As it turns out, we have history to thank. “The synthetic flavor industry goes back to the middle of the 19th century, which a lot of people don't realize,” says artificial flavor expert Nadia Berenstein, who recently completed her PhD in the history of flavor science at the University of Pennsylvania. Below, she boils down the sweet stories of a few favorite flavors.
“I like to think of the artificial cherry flavors that we find in things like popsicles and cheaper hard candies as ‘heritage’ or "heirloom" artificial flavors,” Berenstein says, “because they give us a kind of glimpse into the flavor worlds of the past.” She explains that while today’s flavor chemists can formulate realistic cherry flavors, the fake ones used in common frozen treats, candies and sodas are inspired by a long historical tradition.
In the 19th and early 20th centuries, scientists didn’t have the means to analyze flavor chemicals in fruits, which are present in very small quantities. Instead, Berenstein says, they took available chemicals, like synthetic esters, and “seized upon sensory resemblances” between the chemicals and fruit flavors. Artificial cherry flavors mainly came from esters, she says — which back in the day had some pretty dubious origins.
“Esters were generally produced from either byproducts of alcohol distillation or sometimes chemicals that were produced as byproducts of the coal industry,” Berenstein says. “So, there were kind of a limited number of different chemicals that they were using, and they would recombine them in different ways to imitate various fruit flavors.”
Some flavor chemicals could even represent more than one flavor. As Berenstein explains, benzaldehyde, a compound used in some heirloom cherry flavors, is also found in essential oil of bitter almond. (It’s known for its distinct almond odor.)
“The reason for that, I think, is that in in the late 19th century, cherry flavor was more often associated with wild cherries and with cherry liqueurs like maraschino liqueur, which had more of that kind of pit flavor,” Berenstein says. “You find the benzaldehyde molecule actually in cherry pits and stems.”
“OK, so this is a kind of crazy story that I found hidden in a manuscript in an archive,” Berenstein says, explaining that around 1910 or 1911, a man was riding a streetcar in Indianapolis when the unmistakable scent of Concord grapes wafted past him. It was the perfume of a woman sitting nearby.
“This was important to him because he was a maker of flavoring extracts for bottled sodas and for soda fountains,” Berenstein says. “So, he went through chemical catalogs, and he found the chemical in question, methyl anthranilate.” In Germany and Austria, the chemical was being sold as synthetic neroli, or orange blossom essence.
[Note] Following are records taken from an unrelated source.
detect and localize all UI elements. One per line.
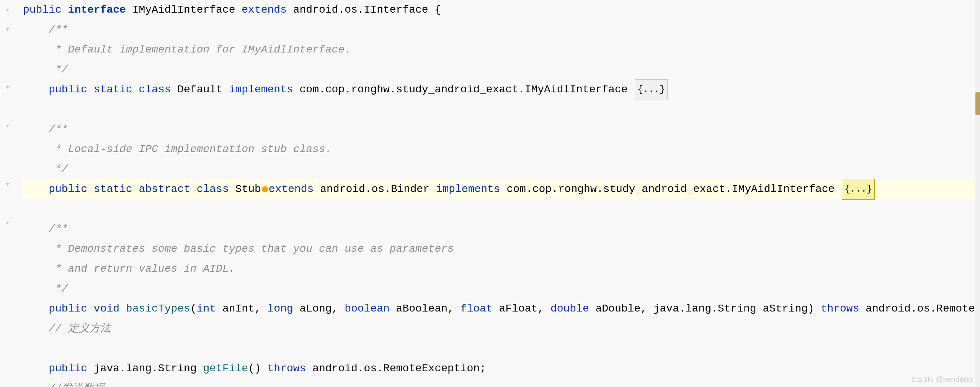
comment-14: * and return values in AIDL. — [23, 259, 235, 279]
gutter-icon-18 — [0, 329, 15, 349]
kw-implements-10: implements — [436, 179, 507, 199]
code-line-8: * Local-side IPC implementation stub cla… — [23, 139, 980, 159]
comment-8: * Local-side IPC implementation stub cla… — [23, 139, 332, 159]
kw-static-10: static — [94, 179, 139, 199]
kw-public-19: public — [23, 359, 94, 379]
comment-17: // 定义方法 — [23, 319, 111, 339]
classname-10: Stub — [235, 179, 261, 199]
text-10b: com.cop.ronghw.study_android_exact.IMyAi… — [506, 179, 841, 199]
gutter-icon-4 — [0, 58, 15, 78]
comment-3: * Default implementation for IMyAidlInte… — [23, 40, 351, 60]
gutter-fold-2[interactable]: ▾ — [0, 20, 15, 39]
gutter-icon-15 — [0, 271, 15, 290]
kw-throws-19: throws — [268, 359, 313, 379]
method-basicTypes: basicTypes — [126, 299, 190, 319]
text-5: com.cop.ronghw.study_android_exact.IMyAi… — [300, 80, 634, 100]
code-line-19: public java.lang.String getFile() throws… — [23, 359, 980, 379]
comment-2: /** — [23, 20, 68, 40]
kw-int-16: int — [197, 299, 222, 319]
gutter-icon-13 — [0, 232, 15, 252]
code-line-14: * and return values in AIDL. — [23, 259, 980, 279]
yellow-dot-icon — [262, 186, 268, 192]
kw-abstract-10: abstract — [139, 179, 196, 199]
comment-4: */ — [23, 60, 68, 80]
text-19b: () — [248, 359, 267, 379]
code-line-5: public static class Default implements c… — [23, 80, 980, 100]
code-line-2: /** — [23, 20, 980, 40]
gutter-icon-17 — [0, 310, 15, 329]
gutter-icon-19 — [0, 348, 15, 368]
classname-1: IMyAidlInterface — [132, 0, 242, 20]
gutter-fold-1[interactable]: ▾ — [0, 0, 15, 20]
gutter-fold-12[interactable]: ▾ — [0, 213, 15, 233]
kw-boolean-16: boolean — [345, 299, 396, 319]
text-16a: ( — [190, 299, 197, 319]
comment-9: */ — [23, 159, 68, 179]
gutter-icon-6 — [0, 97, 15, 116]
code-area: public interface IMyAidlInterface extend… — [15, 0, 980, 387]
comment-15: */ — [23, 279, 68, 299]
classname-5: Default — [177, 80, 229, 100]
text-16g: android.os.RemoteException; — [866, 299, 980, 319]
text-16b: anInt, — [222, 299, 268, 319]
kw-throws-16: throws — [821, 299, 866, 319]
code-line-6 — [23, 100, 980, 120]
kw-static-5: static — [94, 80, 139, 100]
code-line-3: * Default implementation for IMyAidlInte… — [23, 40, 980, 60]
method-getFile: getFile — [203, 359, 248, 379]
gutter-icon-3 — [0, 39, 15, 58]
code-line-7: /** — [23, 120, 980, 139]
kw-extends-10: extends — [269, 179, 320, 199]
text-16d: aBoolean, — [396, 299, 461, 319]
gutter-icon-16 — [0, 290, 15, 310]
gutter-fold-7[interactable]: ▾ — [0, 116, 15, 136]
code-line-13: * Demonstrates some basic types that you… — [23, 239, 980, 259]
comment-13: * Demonstrates some basic types that you… — [23, 239, 454, 259]
collapsed-block-highlight-10[interactable]: {...} — [842, 179, 875, 200]
comment-20: //发送数据 — [23, 379, 105, 387]
kw-public-10: public — [23, 179, 94, 199]
kw-class-5: class — [139, 80, 177, 100]
text-19c: android.os.RemoteException; — [312, 359, 486, 379]
gutter-icon-14 — [0, 252, 15, 271]
kw-float-16: float — [461, 299, 499, 319]
code-line-17: // 定义方法 — [23, 319, 980, 339]
text-16f: aDouble, java.lang.String aString) — [596, 299, 821, 319]
kw-long-16: long — [268, 299, 300, 319]
gutter-icon-9 — [0, 155, 15, 174]
line-gutter: ▾ ▾ ▾ ▾ ▾ ▾ — [0, 0, 15, 387]
scrollbar[interactable] — [975, 0, 980, 387]
gutter-icon-8 — [0, 136, 15, 155]
text-19a: java.lang.String — [94, 359, 203, 379]
code-line-15: */ — [23, 279, 980, 299]
code-line-18 — [23, 339, 980, 359]
text-16c: aLong, — [300, 299, 345, 319]
watermark: CSDN @senda66 — [911, 375, 972, 384]
kw-interface-1: interface — [68, 0, 132, 20]
code-line-1: public interface IMyAidlInterface extend… — [23, 0, 980, 20]
text-16e: aFloat, — [499, 299, 550, 319]
kw-public-1: public — [23, 0, 68, 20]
kw-void-16: void — [94, 299, 126, 319]
kw-public-5: public — [23, 80, 94, 100]
gutter-icon-11 — [0, 194, 15, 213]
kw-class-10: class — [197, 179, 235, 199]
scrollbar-thumb[interactable] — [975, 92, 980, 115]
editor-container: ▾ ▾ ▾ ▾ ▾ ▾ public interface IMyAidlInte… — [0, 0, 980, 387]
kw-implements-5: implements — [229, 80, 300, 100]
gutter-fold-10[interactable]: ▾ — [0, 174, 15, 194]
code-line-9: */ — [23, 159, 980, 179]
gutter-fold-5[interactable]: ▾ — [0, 77, 15, 97]
code-line-20: //发送数据 — [23, 379, 980, 387]
kw-extends-1: extends — [242, 0, 293, 20]
code-line-11 — [23, 199, 980, 219]
text-10a: android.os.Binder — [320, 179, 436, 199]
code-line-4: */ — [23, 60, 980, 80]
kw-double-16: double — [550, 299, 596, 319]
text-1: android.os.IInterface { — [293, 0, 441, 20]
code-line-12: /** — [23, 219, 980, 239]
code-line-10: public static abstract class Stubextends… — [23, 179, 980, 199]
comment-7: /** — [23, 120, 68, 139]
gutter-icon-20 — [0, 368, 15, 387]
collapsed-block-5[interactable]: {...} — [635, 79, 668, 100]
But if chemists in Germany and Austria were marketing methyl anthranilate as a floral scent, why did a chemist in America smell grapes?
“I think the reason is that methyl anthranilate is a flavor compound in American grapes, in Vitis labrusca grapes, which include Concord grapes,” Berenstein says. “And it's not found in European grapes, in Vitis vinifera grapes. So, the manufacturers of this synthetic compound in Germany and Europe wouldn't have noticed the resemblance with grapes because they were eating a different kind of grape.”
But to an American chemist, the resemblance was unmistakable. He began using methyl anthranilate in grape flavors, “and there was kind of a boom in grape-flavored sodas in the teens,” Berenstein says.
Before the 1950s, a banana called Gros Michel was the widely available commercial banana variety in the United States, Berenstein says. But “banana cultivation is a monoculture,” she adds. “And in the '50s, it was sort of a combination of various kinds of fungal plagues that caused the Gros Michel to be replaced with the banana that we know now — Cavendish.”
She explains the Gros Michel banana, which you can still find some places, has more of a compound called isoamyl acetate, associated with “fake banana” flavor than the Cavendish does. So, long ago, the bananas we ate may have actually tasted a bit more like today’s artificial banana flavoring.
“One of the most astonishing things about that is that isoamyl acetate-based banana flavors were being sold and used and were actually quite popular in the United States at least 10 years before bananas were widely commercially available,” Berenstein says. “So, you see banana flavor in the US in the 1860s, but bananas as a kind of widely available commercial product generally are associated with 1876, the Philadelphia Centennial.”
The end result? Many people probably tasted synthetic banana-flavored candies before they tried a real banana, she says.
But of all the artificial fruit flavors out there, Berenstein loves a classic one best: “I’m partial to fake grape,” she says. “That's how I got started on this research project, and it still brings back nostalgia.”
This article is based on an interview that aired on PRI's Science Friday with Ira Flatow.